Ayant accompagné Françoise au Point Éphémère pour la signature de ses deux premiers DVD au Salon des éditeurs indépendants, j'ai fait quelques trouvailles dont les œuvres cinématographiques quasi complètes de Martin Arnold, un cinéaste autrichien qui rappelle étonnamment le Steve Reich des débuts lorsque le compositeur répétitif américain travaillait sur du "found footage" pour It's Gonna Rain ou Come Out. Ici rien de systématique, mais une science du cut-up microscopique et du bégaiement sémiologique à couper le souffle. Martin Arnold fait des boucles avec des films trouvés. Les photogrammes lui dictent des effets que son imagination cultive comme dans une champignonnière. Ondulations, glissements, flashbacks, renversements, kaléidoscopes, pas de deux diabolique dont on ne voudrait manquer aucun instant pour un en pire, parsèment Pièce touchée (1989), manège diabolique où le spectateur est pris d'un vertige hypnotique qui se développera de manière encore plus perverse dans les films suivants.

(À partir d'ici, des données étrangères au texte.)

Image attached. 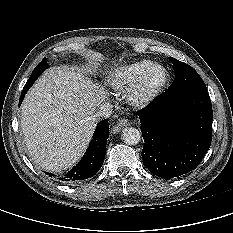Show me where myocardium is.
Instances as JSON below:
<instances>
[{
    "mask_svg": "<svg viewBox=\"0 0 233 233\" xmlns=\"http://www.w3.org/2000/svg\"><path fill=\"white\" fill-rule=\"evenodd\" d=\"M159 72L160 79L152 83L153 75ZM170 79L169 72L162 65L155 64L129 89L128 100L136 107H144L154 101L166 87Z\"/></svg>",
    "mask_w": 233,
    "mask_h": 233,
    "instance_id": "obj_1",
    "label": "myocardium"
}]
</instances>
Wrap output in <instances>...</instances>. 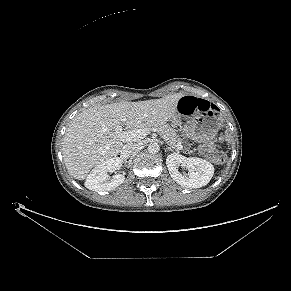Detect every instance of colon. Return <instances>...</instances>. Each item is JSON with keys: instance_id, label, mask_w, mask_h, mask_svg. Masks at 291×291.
I'll list each match as a JSON object with an SVG mask.
<instances>
[{"instance_id": "obj_1", "label": "colon", "mask_w": 291, "mask_h": 291, "mask_svg": "<svg viewBox=\"0 0 291 291\" xmlns=\"http://www.w3.org/2000/svg\"><path fill=\"white\" fill-rule=\"evenodd\" d=\"M213 108L210 102L201 99H189L182 97L179 101V109L186 115L193 114L197 111L208 112ZM203 152L215 163L220 164L224 162V158L217 154V141L209 140L202 146Z\"/></svg>"}]
</instances>
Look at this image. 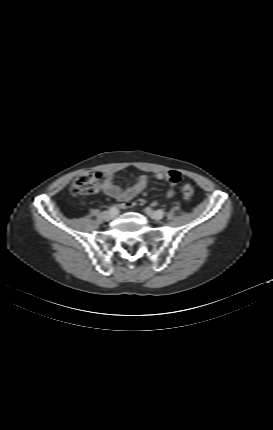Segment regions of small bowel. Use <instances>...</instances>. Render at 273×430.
Returning <instances> with one entry per match:
<instances>
[{"label":"small bowel","mask_w":273,"mask_h":430,"mask_svg":"<svg viewBox=\"0 0 273 430\" xmlns=\"http://www.w3.org/2000/svg\"><path fill=\"white\" fill-rule=\"evenodd\" d=\"M154 176L157 180L165 181L170 184V187L167 190V195L170 198L174 197L175 193L172 186L179 181V174L175 171H168L156 173ZM147 186L148 177L146 175L138 176L130 186L122 188L114 183L113 175L111 173L105 172L102 175V181L98 186V190L121 202L120 206L125 208L127 207V203L143 192Z\"/></svg>","instance_id":"c3829d8e"}]
</instances>
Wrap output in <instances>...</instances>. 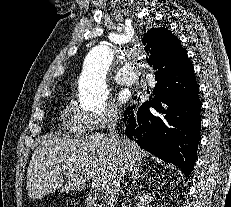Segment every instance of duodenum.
<instances>
[{
  "mask_svg": "<svg viewBox=\"0 0 231 207\" xmlns=\"http://www.w3.org/2000/svg\"><path fill=\"white\" fill-rule=\"evenodd\" d=\"M85 205L86 207H99L98 204L95 202V200L92 198H87ZM101 207H105V206H101Z\"/></svg>",
  "mask_w": 231,
  "mask_h": 207,
  "instance_id": "duodenum-1",
  "label": "duodenum"
}]
</instances>
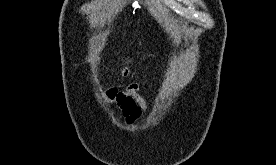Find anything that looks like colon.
<instances>
[{"label": "colon", "mask_w": 276, "mask_h": 165, "mask_svg": "<svg viewBox=\"0 0 276 165\" xmlns=\"http://www.w3.org/2000/svg\"><path fill=\"white\" fill-rule=\"evenodd\" d=\"M129 71H130V68L128 66H126L124 69V73L127 74V73H129Z\"/></svg>", "instance_id": "5ec220e1"}]
</instances>
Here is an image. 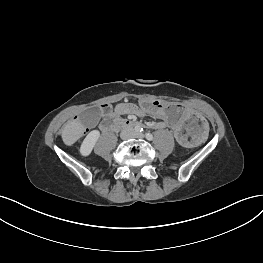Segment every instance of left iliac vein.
Returning <instances> with one entry per match:
<instances>
[{
	"label": "left iliac vein",
	"instance_id": "obj_1",
	"mask_svg": "<svg viewBox=\"0 0 263 263\" xmlns=\"http://www.w3.org/2000/svg\"><path fill=\"white\" fill-rule=\"evenodd\" d=\"M138 136H139V137H141V138H142V137H144V135H143V134H141V133H140V134H138Z\"/></svg>",
	"mask_w": 263,
	"mask_h": 263
}]
</instances>
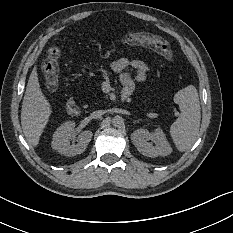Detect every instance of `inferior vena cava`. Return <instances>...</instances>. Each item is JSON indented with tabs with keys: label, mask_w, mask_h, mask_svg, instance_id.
Here are the masks:
<instances>
[{
	"label": "inferior vena cava",
	"mask_w": 233,
	"mask_h": 233,
	"mask_svg": "<svg viewBox=\"0 0 233 233\" xmlns=\"http://www.w3.org/2000/svg\"><path fill=\"white\" fill-rule=\"evenodd\" d=\"M105 114L104 110H95L91 113V117L93 118H99Z\"/></svg>",
	"instance_id": "1"
}]
</instances>
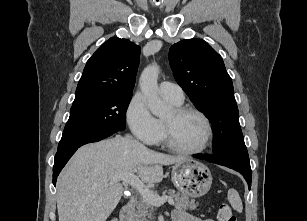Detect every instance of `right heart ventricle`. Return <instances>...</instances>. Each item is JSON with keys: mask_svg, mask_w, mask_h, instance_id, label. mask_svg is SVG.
Returning a JSON list of instances; mask_svg holds the SVG:
<instances>
[{"mask_svg": "<svg viewBox=\"0 0 307 221\" xmlns=\"http://www.w3.org/2000/svg\"><path fill=\"white\" fill-rule=\"evenodd\" d=\"M170 102L173 103L176 106H180L181 105V103H175V102H172V101H170ZM158 122H159L160 130H161L160 137H159V140H158V141H160L163 138V125H162V121L161 120H158Z\"/></svg>", "mask_w": 307, "mask_h": 221, "instance_id": "e07e8e85", "label": "right heart ventricle"}]
</instances>
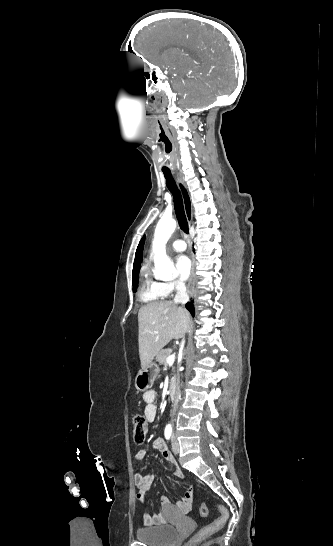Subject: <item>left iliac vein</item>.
<instances>
[{"mask_svg":"<svg viewBox=\"0 0 333 546\" xmlns=\"http://www.w3.org/2000/svg\"><path fill=\"white\" fill-rule=\"evenodd\" d=\"M172 450L175 454H178L179 453V444H178V441L176 440L175 436L173 435L172 436Z\"/></svg>","mask_w":333,"mask_h":546,"instance_id":"4c4485c4","label":"left iliac vein"}]
</instances>
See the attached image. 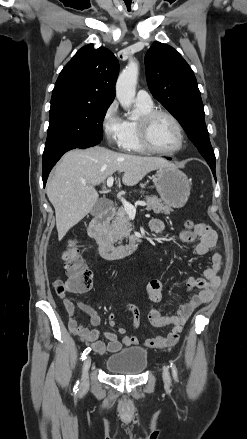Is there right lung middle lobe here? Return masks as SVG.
<instances>
[{
	"label": "right lung middle lobe",
	"instance_id": "obj_1",
	"mask_svg": "<svg viewBox=\"0 0 247 439\" xmlns=\"http://www.w3.org/2000/svg\"><path fill=\"white\" fill-rule=\"evenodd\" d=\"M109 105L60 103L50 108L43 161L75 148L92 147L102 140V123Z\"/></svg>",
	"mask_w": 247,
	"mask_h": 439
}]
</instances>
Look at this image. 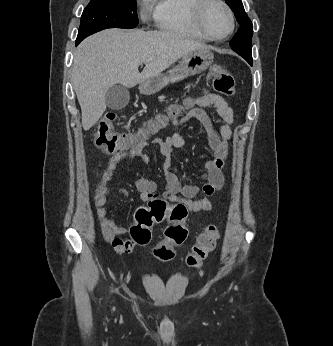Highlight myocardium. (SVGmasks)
Wrapping results in <instances>:
<instances>
[{"label": "myocardium", "mask_w": 333, "mask_h": 346, "mask_svg": "<svg viewBox=\"0 0 333 346\" xmlns=\"http://www.w3.org/2000/svg\"><path fill=\"white\" fill-rule=\"evenodd\" d=\"M211 4H219L226 11L230 20V29L222 36L212 34L205 24V12ZM194 19L203 34L214 40H224L232 35L235 29L234 14L229 5L224 0H197L194 5Z\"/></svg>", "instance_id": "myocardium-1"}]
</instances>
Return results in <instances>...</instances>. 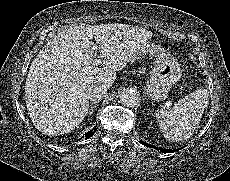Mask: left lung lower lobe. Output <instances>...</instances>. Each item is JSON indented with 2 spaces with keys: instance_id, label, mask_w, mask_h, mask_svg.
<instances>
[{
  "instance_id": "0a47b994",
  "label": "left lung lower lobe",
  "mask_w": 230,
  "mask_h": 181,
  "mask_svg": "<svg viewBox=\"0 0 230 181\" xmlns=\"http://www.w3.org/2000/svg\"><path fill=\"white\" fill-rule=\"evenodd\" d=\"M141 143H142V141H140ZM145 146H149V147H151V148H154V149H157V147H154L153 145H149V144H147V143H143ZM159 150L161 151V152H164V153H172V152H174V150H167V149H162V148H159ZM177 151V150H176Z\"/></svg>"
}]
</instances>
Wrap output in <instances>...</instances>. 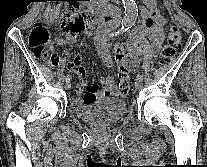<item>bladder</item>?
I'll use <instances>...</instances> for the list:
<instances>
[{
	"instance_id": "obj_1",
	"label": "bladder",
	"mask_w": 207,
	"mask_h": 167,
	"mask_svg": "<svg viewBox=\"0 0 207 167\" xmlns=\"http://www.w3.org/2000/svg\"><path fill=\"white\" fill-rule=\"evenodd\" d=\"M127 112L125 100L120 96H107L76 105V116L87 123L106 125L121 120Z\"/></svg>"
}]
</instances>
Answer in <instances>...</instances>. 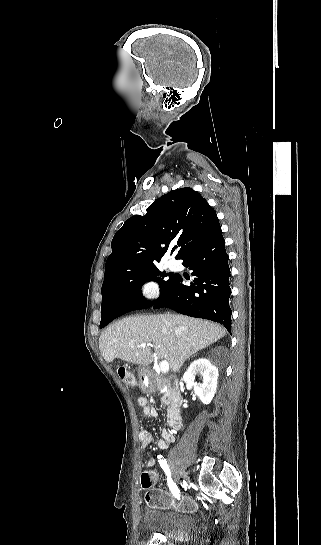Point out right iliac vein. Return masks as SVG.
<instances>
[{"instance_id":"1","label":"right iliac vein","mask_w":321,"mask_h":545,"mask_svg":"<svg viewBox=\"0 0 321 545\" xmlns=\"http://www.w3.org/2000/svg\"><path fill=\"white\" fill-rule=\"evenodd\" d=\"M180 476H181L182 478H184V477H185V473H181ZM181 482H182V480H179L177 483L179 484V483H181Z\"/></svg>"}]
</instances>
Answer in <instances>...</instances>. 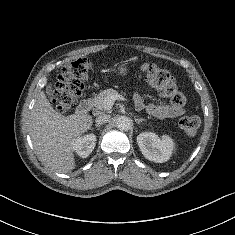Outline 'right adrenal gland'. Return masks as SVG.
I'll return each mask as SVG.
<instances>
[{"mask_svg":"<svg viewBox=\"0 0 235 235\" xmlns=\"http://www.w3.org/2000/svg\"><path fill=\"white\" fill-rule=\"evenodd\" d=\"M95 126H96L97 128H100V127H101V126H100V125H98V124H96Z\"/></svg>","mask_w":235,"mask_h":235,"instance_id":"1","label":"right adrenal gland"}]
</instances>
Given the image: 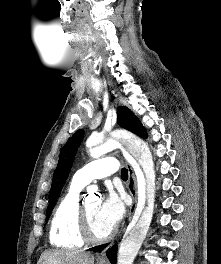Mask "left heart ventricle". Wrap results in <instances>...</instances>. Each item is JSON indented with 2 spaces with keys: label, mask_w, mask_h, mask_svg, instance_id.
Instances as JSON below:
<instances>
[{
  "label": "left heart ventricle",
  "mask_w": 221,
  "mask_h": 264,
  "mask_svg": "<svg viewBox=\"0 0 221 264\" xmlns=\"http://www.w3.org/2000/svg\"><path fill=\"white\" fill-rule=\"evenodd\" d=\"M85 206L93 234L97 237L106 235L112 228H110L100 216V200L95 197L87 198L85 200Z\"/></svg>",
  "instance_id": "1"
}]
</instances>
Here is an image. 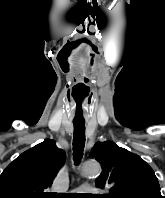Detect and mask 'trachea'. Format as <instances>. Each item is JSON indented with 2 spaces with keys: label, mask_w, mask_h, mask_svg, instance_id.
<instances>
[{
  "label": "trachea",
  "mask_w": 165,
  "mask_h": 198,
  "mask_svg": "<svg viewBox=\"0 0 165 198\" xmlns=\"http://www.w3.org/2000/svg\"><path fill=\"white\" fill-rule=\"evenodd\" d=\"M85 146V123L74 122V134H73V155L74 160L78 164L82 158L83 150Z\"/></svg>",
  "instance_id": "obj_1"
}]
</instances>
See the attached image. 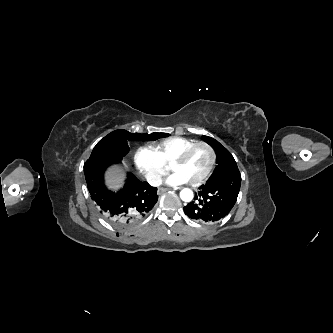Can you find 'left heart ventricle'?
Listing matches in <instances>:
<instances>
[{
  "instance_id": "b2bd125f",
  "label": "left heart ventricle",
  "mask_w": 333,
  "mask_h": 333,
  "mask_svg": "<svg viewBox=\"0 0 333 333\" xmlns=\"http://www.w3.org/2000/svg\"><path fill=\"white\" fill-rule=\"evenodd\" d=\"M210 161V152L204 147H197L189 154L185 162L172 166V169L174 172L182 173L191 182L206 172Z\"/></svg>"
}]
</instances>
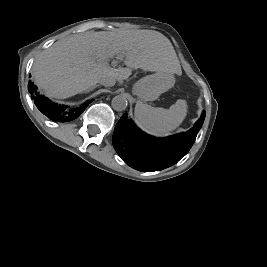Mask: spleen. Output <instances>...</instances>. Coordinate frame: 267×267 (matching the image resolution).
<instances>
[{
  "mask_svg": "<svg viewBox=\"0 0 267 267\" xmlns=\"http://www.w3.org/2000/svg\"><path fill=\"white\" fill-rule=\"evenodd\" d=\"M186 113L184 100H177L169 109L155 108L138 101L134 116L137 126L144 132L156 137H165L180 126Z\"/></svg>",
  "mask_w": 267,
  "mask_h": 267,
  "instance_id": "3e777b00",
  "label": "spleen"
}]
</instances>
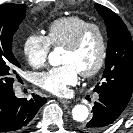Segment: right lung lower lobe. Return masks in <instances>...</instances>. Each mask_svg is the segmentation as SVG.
I'll return each instance as SVG.
<instances>
[{"mask_svg": "<svg viewBox=\"0 0 133 133\" xmlns=\"http://www.w3.org/2000/svg\"><path fill=\"white\" fill-rule=\"evenodd\" d=\"M46 101V98L34 94L30 100L17 98L13 90L1 94L0 132L24 130Z\"/></svg>", "mask_w": 133, "mask_h": 133, "instance_id": "obj_1", "label": "right lung lower lobe"}]
</instances>
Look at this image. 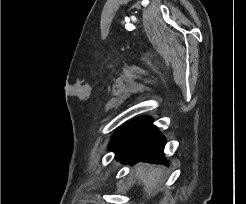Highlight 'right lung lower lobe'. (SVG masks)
<instances>
[{
    "label": "right lung lower lobe",
    "mask_w": 246,
    "mask_h": 204,
    "mask_svg": "<svg viewBox=\"0 0 246 204\" xmlns=\"http://www.w3.org/2000/svg\"><path fill=\"white\" fill-rule=\"evenodd\" d=\"M164 146L165 138L152 125V118L139 117L120 128L112 150L116 160L124 163L147 161L168 165L164 158Z\"/></svg>",
    "instance_id": "obj_1"
}]
</instances>
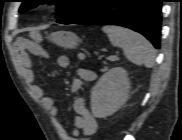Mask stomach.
I'll list each match as a JSON object with an SVG mask.
<instances>
[{
	"mask_svg": "<svg viewBox=\"0 0 182 140\" xmlns=\"http://www.w3.org/2000/svg\"><path fill=\"white\" fill-rule=\"evenodd\" d=\"M49 39L56 45L65 49H73L77 47L79 43V38L77 35L68 31L53 32L49 36Z\"/></svg>",
	"mask_w": 182,
	"mask_h": 140,
	"instance_id": "0dacf381",
	"label": "stomach"
}]
</instances>
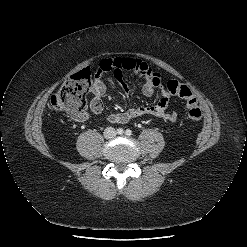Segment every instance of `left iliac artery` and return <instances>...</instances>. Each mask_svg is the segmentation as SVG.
Instances as JSON below:
<instances>
[{
  "label": "left iliac artery",
  "mask_w": 247,
  "mask_h": 247,
  "mask_svg": "<svg viewBox=\"0 0 247 247\" xmlns=\"http://www.w3.org/2000/svg\"><path fill=\"white\" fill-rule=\"evenodd\" d=\"M125 134H126L127 136H131V135H132V131H131L130 129H127V130L125 131Z\"/></svg>",
  "instance_id": "44dca946"
}]
</instances>
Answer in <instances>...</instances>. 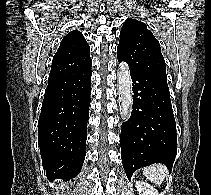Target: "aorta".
<instances>
[{
	"mask_svg": "<svg viewBox=\"0 0 211 195\" xmlns=\"http://www.w3.org/2000/svg\"><path fill=\"white\" fill-rule=\"evenodd\" d=\"M117 82L120 115L124 121H127L131 116L133 98L130 70L126 62H121L119 65Z\"/></svg>",
	"mask_w": 211,
	"mask_h": 195,
	"instance_id": "obj_1",
	"label": "aorta"
}]
</instances>
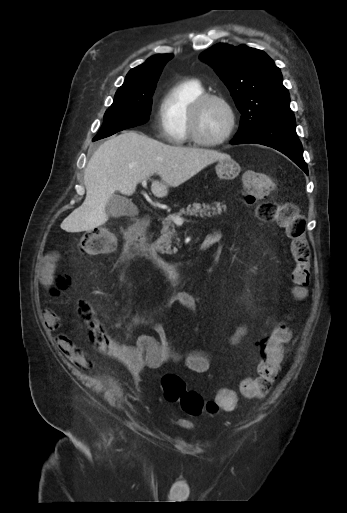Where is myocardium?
Instances as JSON below:
<instances>
[{"label": "myocardium", "mask_w": 347, "mask_h": 513, "mask_svg": "<svg viewBox=\"0 0 347 513\" xmlns=\"http://www.w3.org/2000/svg\"><path fill=\"white\" fill-rule=\"evenodd\" d=\"M210 101H216L222 104L229 115V124L223 136L215 140L203 138L199 133V120L202 108ZM237 124L236 111L231 102L224 96L215 93H204L197 97L191 104L188 111V135L191 142L205 147H216L222 145L233 135Z\"/></svg>", "instance_id": "myocardium-1"}]
</instances>
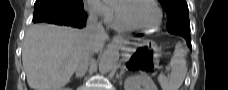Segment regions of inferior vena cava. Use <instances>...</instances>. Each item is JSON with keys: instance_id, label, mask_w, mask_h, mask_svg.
Instances as JSON below:
<instances>
[{"instance_id": "602c4592", "label": "inferior vena cava", "mask_w": 228, "mask_h": 90, "mask_svg": "<svg viewBox=\"0 0 228 90\" xmlns=\"http://www.w3.org/2000/svg\"><path fill=\"white\" fill-rule=\"evenodd\" d=\"M84 31L86 37L85 48L75 68L76 77L85 75L88 69L90 55L93 52V43L106 35L103 25L98 22V15L96 12H90Z\"/></svg>"}]
</instances>
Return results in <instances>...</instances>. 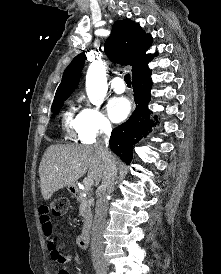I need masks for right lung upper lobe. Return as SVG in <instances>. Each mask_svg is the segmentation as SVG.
<instances>
[{"label":"right lung upper lobe","instance_id":"obj_1","mask_svg":"<svg viewBox=\"0 0 221 274\" xmlns=\"http://www.w3.org/2000/svg\"><path fill=\"white\" fill-rule=\"evenodd\" d=\"M152 43L151 35H145L142 28L131 20L116 21L111 35L105 42V52L114 62L131 65L132 78L149 71L148 63L155 54H146ZM85 54L77 55L64 71L62 81L55 97L71 95L78 86L81 71L85 62Z\"/></svg>","mask_w":221,"mask_h":274}]
</instances>
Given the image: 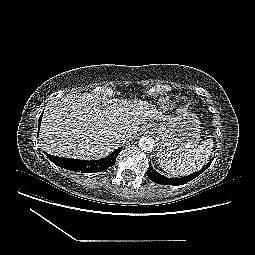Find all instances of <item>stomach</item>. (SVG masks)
<instances>
[{"label": "stomach", "mask_w": 255, "mask_h": 255, "mask_svg": "<svg viewBox=\"0 0 255 255\" xmlns=\"http://www.w3.org/2000/svg\"><path fill=\"white\" fill-rule=\"evenodd\" d=\"M152 125L158 133L159 155L174 157L191 150L200 141V121L193 113H184Z\"/></svg>", "instance_id": "stomach-1"}]
</instances>
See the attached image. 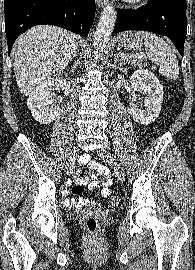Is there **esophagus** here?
Wrapping results in <instances>:
<instances>
[{"instance_id":"1","label":"esophagus","mask_w":195,"mask_h":270,"mask_svg":"<svg viewBox=\"0 0 195 270\" xmlns=\"http://www.w3.org/2000/svg\"><path fill=\"white\" fill-rule=\"evenodd\" d=\"M96 2H97V5L100 8H102V7H104L107 4L108 0H96Z\"/></svg>"}]
</instances>
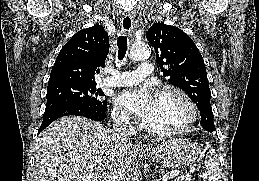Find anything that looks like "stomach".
Instances as JSON below:
<instances>
[{"mask_svg":"<svg viewBox=\"0 0 259 181\" xmlns=\"http://www.w3.org/2000/svg\"><path fill=\"white\" fill-rule=\"evenodd\" d=\"M200 148L190 140L168 139L140 155L151 162H159L176 169L192 164L198 157Z\"/></svg>","mask_w":259,"mask_h":181,"instance_id":"stomach-1","label":"stomach"}]
</instances>
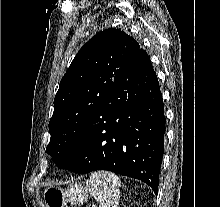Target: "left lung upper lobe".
Instances as JSON below:
<instances>
[{
    "mask_svg": "<svg viewBox=\"0 0 220 207\" xmlns=\"http://www.w3.org/2000/svg\"><path fill=\"white\" fill-rule=\"evenodd\" d=\"M140 48L119 29H107L77 53L61 79L49 122L46 153L56 164L89 129L112 87Z\"/></svg>",
    "mask_w": 220,
    "mask_h": 207,
    "instance_id": "obj_1",
    "label": "left lung upper lobe"
}]
</instances>
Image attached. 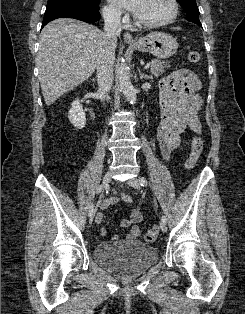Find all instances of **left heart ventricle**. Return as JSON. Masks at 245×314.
I'll return each mask as SVG.
<instances>
[{"instance_id": "b2bd125f", "label": "left heart ventricle", "mask_w": 245, "mask_h": 314, "mask_svg": "<svg viewBox=\"0 0 245 314\" xmlns=\"http://www.w3.org/2000/svg\"><path fill=\"white\" fill-rule=\"evenodd\" d=\"M171 10L170 0H143L136 16L143 21H158L167 17Z\"/></svg>"}]
</instances>
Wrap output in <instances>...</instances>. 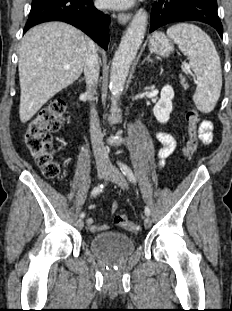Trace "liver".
Returning a JSON list of instances; mask_svg holds the SVG:
<instances>
[{
  "label": "liver",
  "instance_id": "liver-1",
  "mask_svg": "<svg viewBox=\"0 0 232 311\" xmlns=\"http://www.w3.org/2000/svg\"><path fill=\"white\" fill-rule=\"evenodd\" d=\"M91 40L82 31L62 22L30 29L19 48L21 122L29 121L54 95L75 82L84 68ZM69 65V69L64 66Z\"/></svg>",
  "mask_w": 232,
  "mask_h": 311
}]
</instances>
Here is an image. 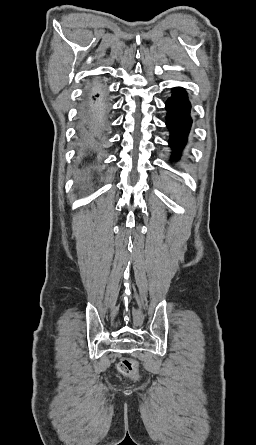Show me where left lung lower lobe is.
I'll return each instance as SVG.
<instances>
[{
    "instance_id": "0a47b994",
    "label": "left lung lower lobe",
    "mask_w": 256,
    "mask_h": 445,
    "mask_svg": "<svg viewBox=\"0 0 256 445\" xmlns=\"http://www.w3.org/2000/svg\"><path fill=\"white\" fill-rule=\"evenodd\" d=\"M190 102L183 88H174L171 97L166 102V125L170 130L169 144L173 148V158H179L182 148L187 142V136L192 124L190 118Z\"/></svg>"
}]
</instances>
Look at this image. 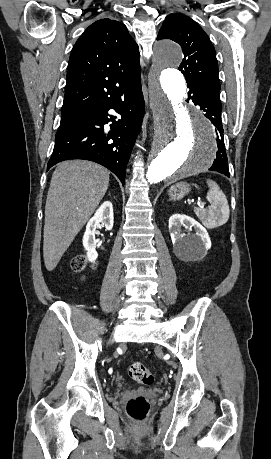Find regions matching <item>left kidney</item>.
I'll list each match as a JSON object with an SVG mask.
<instances>
[{"instance_id": "1", "label": "left kidney", "mask_w": 271, "mask_h": 459, "mask_svg": "<svg viewBox=\"0 0 271 459\" xmlns=\"http://www.w3.org/2000/svg\"><path fill=\"white\" fill-rule=\"evenodd\" d=\"M181 226L184 228H194L195 235H183L181 233ZM169 231L176 255H179L181 259H187V257H193L198 255L200 249H210L211 239L206 231L199 222L185 216V214H173L169 218Z\"/></svg>"}]
</instances>
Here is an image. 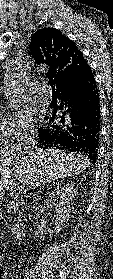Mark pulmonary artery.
<instances>
[{"label":"pulmonary artery","instance_id":"obj_1","mask_svg":"<svg viewBox=\"0 0 113 279\" xmlns=\"http://www.w3.org/2000/svg\"><path fill=\"white\" fill-rule=\"evenodd\" d=\"M37 92L43 97L45 102H49L51 100V91L46 84L39 85L37 87Z\"/></svg>","mask_w":113,"mask_h":279}]
</instances>
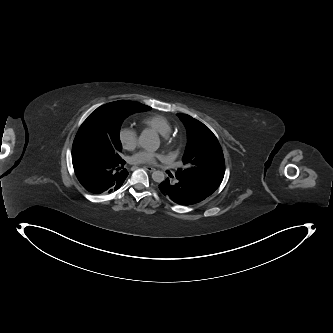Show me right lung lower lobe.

Pour Passage à l'acte (1993, ces deux premiers titres sont en français), l'artiste autrichien intègre le son à la boucle pour tailler un short (les films font chacun environ un quart d'heure) à la famille américaine et aux mâles dominants en pleine crise d'autorité. Si la scène devient cocasse, elle n'en demeure pas moins fascinante, hypnotique. Les effets stroboscopiques du "flicker film" ralentissant l'action génèrent une analyse cruelle du principe cinématographique. The Cineseizure, titre du DVD édité à Vienne par Index en partenariat avec Re:Voir, pourrait d'ailleurs se traduire "Ciné-attaque" comme dans une apoplexie.
Le troisième film de la trilogie (la suite des œuvres d'Arnold est constituée essentiellement d'installations), Alone. Life Wastes Andy Hardy (1998) détourne une comédie musicale avec une virulence inattendue. Mickey Rooney, mais plus encore Judy Garland sont torturés par le hachoir du cinéaste transformant en drame œdipien l'original par des tremblements où le mouvement des lèvres et le frémissement de la peau révèlent la sexualité refoulée des films de l'époque. Martin Arnold fait partie, comme Mark Rappoport, de ces entomologistes du cinéma qui en révèlent les beautés cachées, inconscientes et convulsives, sans ne jamais sortir du cadre.
Comme toujours, les films sont à voir sur grand écran pour que la magie fonctionne à plein. Le DVD offre en prime quelques "pubs" pas piquées des hannetons, de l'humoristique Jesus Walking On Screen à la douche de Vertigo pour la Viennale. Terriblement drôle et monstrueusement juste.